**Task statement:** Where does the word "faire" show up in the data? Please find each such line and copy it.

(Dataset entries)

=== Begin Enclosure ===

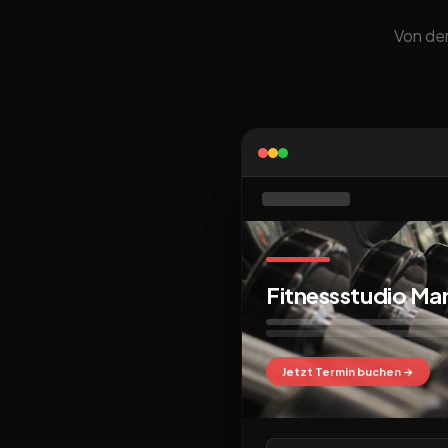
Von der
Fitnessstudio Ma
Jetzt Termin buchen →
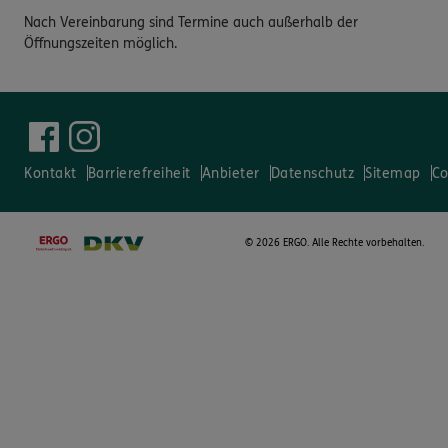
Nach Vereinbarung sind Termine auch außerhalb der
Öffnungszeiten möglich.
Kontakt
Barrierefreiheit
Anbieter
Datenschutz
Sitemap
Co
©
2026 ERGO. Alle Rechte vorbehalten.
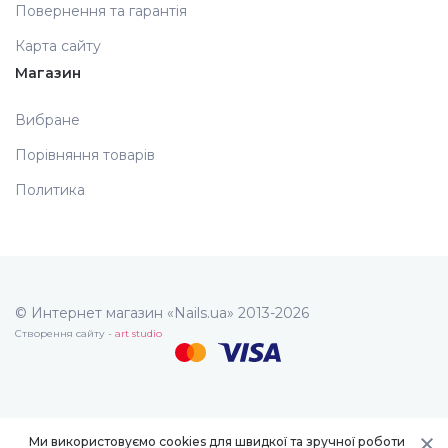
Повернення та гарантія
Карта сайту
Магазин
Вибране
Порівняння товарів
Политика
© Интернет магазин «Nails.ua» 2013-2026
Створення сайту -
art studio
Ми використовуємо cookies для швидкої та зручної роботи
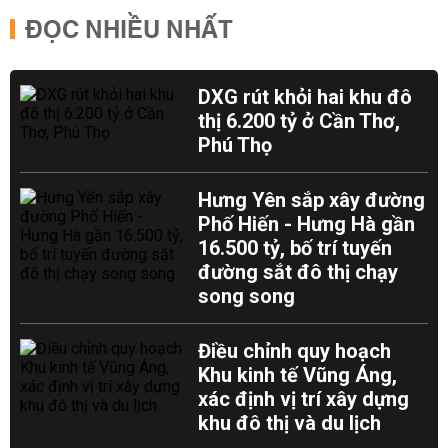
ĐỌC NHIỀU NHẤT
DXG rút khỏi hai khu đô
thị 6.200 tỷ ở Cần Thơ,
Phú Thọ
Hưng Yên sắp xây đường
Phố Hiến - Hưng Hà gần
16.500 tỷ, bố trí tuyến
đường sắt đô thị chạy
song song
Điều chỉnh quy hoạch
Khu kinh tế Vũng Áng,
xác định vị trí xây dựng
khu đô thị và du lịch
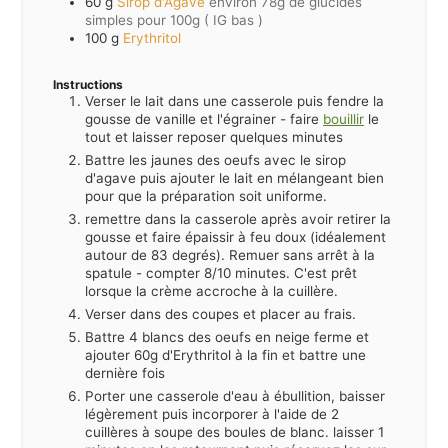
60
g
Sirop d'Agave
environ 78g de glucides
simples pour 100g ( IG bas )
100
g
Erythritol
Instructions
Verser le lait dans une casserole puis fendre la
gousse de vanille et l'égrainer - faire
bouillir
le
tout et laisser reposer quelques minutes
Battre les jaunes des oeufs avec le sirop
d'agave puis ajouter le lait en mélangeant bien
pour que la préparation soit uniforme.
remettre dans la casserole après avoir retirer la
gousse et faire épaissir à feu doux (idéalement
autour de 83 degrés). Remuer sans arrêt à la
spatule - compter 8/10 minutes. C'est prêt
lorsque la crème accroche à la cuillère.
Verser dans des coupes et placer au frais.
Battre 4 blancs des oeufs en neige ferme et
ajouter 60g d'Erythritol à la fin et battre une
dernière fois
Porter une casserole d'eau à ébullition, baisser
légèrement puis incorporer à l'aide de 2
cuillères à soupe des boules de blanc. laisser 1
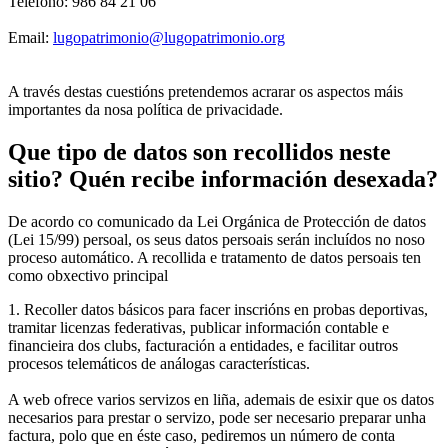
Teléfono: 986 84 21 06
Email:
lugopatrimonio@lugopatrimonio.org
A través destas cuestións pretendemos acrarar os aspectos máis
importantes da nosa política de privacidade.
Que tipo de datos son recollidos neste
sitio? Quén recibe información desexada?
De acordo co comunicado da Lei Orgánica de Protección de datos
(Lei 15/99) persoal, os seus datos persoais serán incluídos no noso
proceso automático. A recollida e tratamento de datos persoais ten
como obxectivo principal
1. Recoller datos básicos para facer inscrións en probas deportivas,
tramitar licenzas federativas, publicar información contable e
financieira dos clubs, facturación a entidades, e facilitar outros
procesos telemáticos de análogas características.
A web ofrece varios servizos en liña, ademais de esixir que os datos
necesarios para prestar o servizo, pode ser necesario preparar unha
factura, polo que en éste caso, pediremos un número de conta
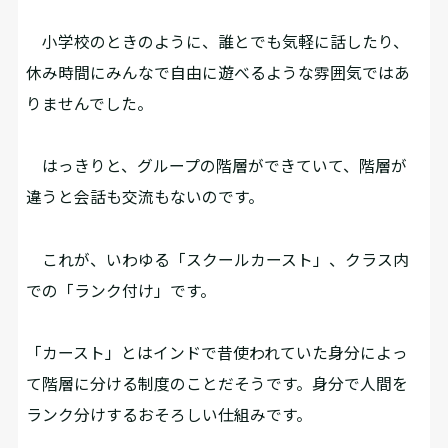
小学校のときのように、誰とでも気軽に話したり、
休み時間にみんなで自由に遊べるような雰囲気ではあ
りませんでした。
はっきりと、グループの階層ができていて、階層が
違うと会話も交流もないのです。
これが、いわゆる「スクールカースト」、クラス内
での「ランク付け」です。
「カースト」とはインドで昔使われていた身分によっ
て階層に分ける制度のことだそうです。身分で人間を
ランク分けするおそろしい仕組みです。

=== End Enclosure ===

**Answer area:**
gousse de vanille et l'égrainer - faire
gousse et faire épaissir à feu doux (idéalement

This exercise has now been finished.